My research essentially concerns musical meaning—how is it possible that music can move us? I focus on conceptions of order: their codification, and relation to their social, physical and notational histories. I'm interested especially in the music and writings of Luciano Berio, who was writing at a time when order seemed unbounded, as well as in the codifications of order that manifested in the early eighteenth century.
My PhD is Out of Order, an examination of the expressive operations of disorder. I present disorder as a simultaneously creative and destructive agent, and argue that the perception of a work's expression is the sense of its disorder, offering as evidence close readings of work by Beethoven and Messiaen, before turning to the writings and music of Berio, whose work I present as a kind of encyclopaedia of musical order, a living network of potential musical relations.
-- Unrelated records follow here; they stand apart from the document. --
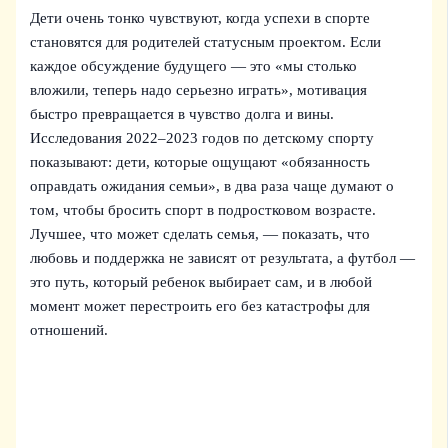
Дети очень тонко чувствуют, когда успехи в спорте
становятся для родителей статусным проектом. Если
каждое обсуждение будущего — это «мы столько
вложили, теперь надо серьезно играть», мотивация
быстро превращается в чувство долга и вины.
Исследования 2022–2023 годов по детскому спорту
показывают: дети, которые ощущают «обязанность
оправдать ожидания семьи», в два раза чаще думают о
том, чтобы бросить спорт в подростковом возрасте.
Лучшее, что может сделать семья, — показать, что
любовь и поддержка не зависят от результата, а футбол —
это путь, который ребенок выбирает сам, и в любой
момент может перестроить его без катастрофы для
отношений.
My compositions reassess various social dynamics of performance, inventing new traditions and, sometimes, old ones. I have written for the CBSO, the Ligeti Quartet, as well as for rites, a musical and theatrical collective I co-founded in 2016 alongside Rachel Stroud and Zephyr Brüggen, which questions and challenges rituals and conventions of the concert hall. You can find more about this on my website.
I have taught at the Royal Academy of Music, junior department, since 2018 (composition, theory, chamber music), and I perform regularly as a violinist.
Away from music, I also write about Hogarth (especially the graphic works), and I work with analogue photography.